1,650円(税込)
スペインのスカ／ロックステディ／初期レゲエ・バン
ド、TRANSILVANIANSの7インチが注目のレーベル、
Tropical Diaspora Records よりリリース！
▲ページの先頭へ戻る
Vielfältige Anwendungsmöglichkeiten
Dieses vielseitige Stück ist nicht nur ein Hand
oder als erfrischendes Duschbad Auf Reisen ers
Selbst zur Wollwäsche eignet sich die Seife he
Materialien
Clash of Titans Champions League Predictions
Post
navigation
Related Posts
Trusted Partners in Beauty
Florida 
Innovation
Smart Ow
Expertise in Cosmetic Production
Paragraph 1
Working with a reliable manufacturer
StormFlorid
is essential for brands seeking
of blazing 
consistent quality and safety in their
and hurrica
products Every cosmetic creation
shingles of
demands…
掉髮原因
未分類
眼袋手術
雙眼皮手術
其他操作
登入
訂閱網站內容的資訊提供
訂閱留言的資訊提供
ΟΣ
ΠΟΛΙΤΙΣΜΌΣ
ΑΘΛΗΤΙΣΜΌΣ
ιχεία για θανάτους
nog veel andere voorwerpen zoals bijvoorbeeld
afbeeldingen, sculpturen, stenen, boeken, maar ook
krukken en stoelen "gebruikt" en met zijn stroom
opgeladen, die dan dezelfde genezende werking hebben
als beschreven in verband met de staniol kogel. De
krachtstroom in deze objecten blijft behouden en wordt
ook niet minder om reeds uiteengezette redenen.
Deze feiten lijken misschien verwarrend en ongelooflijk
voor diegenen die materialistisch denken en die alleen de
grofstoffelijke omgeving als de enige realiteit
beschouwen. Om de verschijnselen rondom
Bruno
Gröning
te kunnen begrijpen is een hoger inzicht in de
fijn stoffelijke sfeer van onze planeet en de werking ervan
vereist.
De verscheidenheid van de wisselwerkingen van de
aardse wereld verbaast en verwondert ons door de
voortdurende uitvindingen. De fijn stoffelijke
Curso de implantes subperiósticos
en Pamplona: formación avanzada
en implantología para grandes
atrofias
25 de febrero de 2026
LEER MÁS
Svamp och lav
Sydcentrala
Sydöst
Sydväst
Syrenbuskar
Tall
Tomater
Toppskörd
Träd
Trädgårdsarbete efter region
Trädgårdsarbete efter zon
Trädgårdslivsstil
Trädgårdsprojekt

..............................

Go through the lines above. Select every one that has the string "fijn".

fijn stoffelijke sfeer van onze planeet en de werking ervan
voortdurende uitvindingen. De fijn stoffelijke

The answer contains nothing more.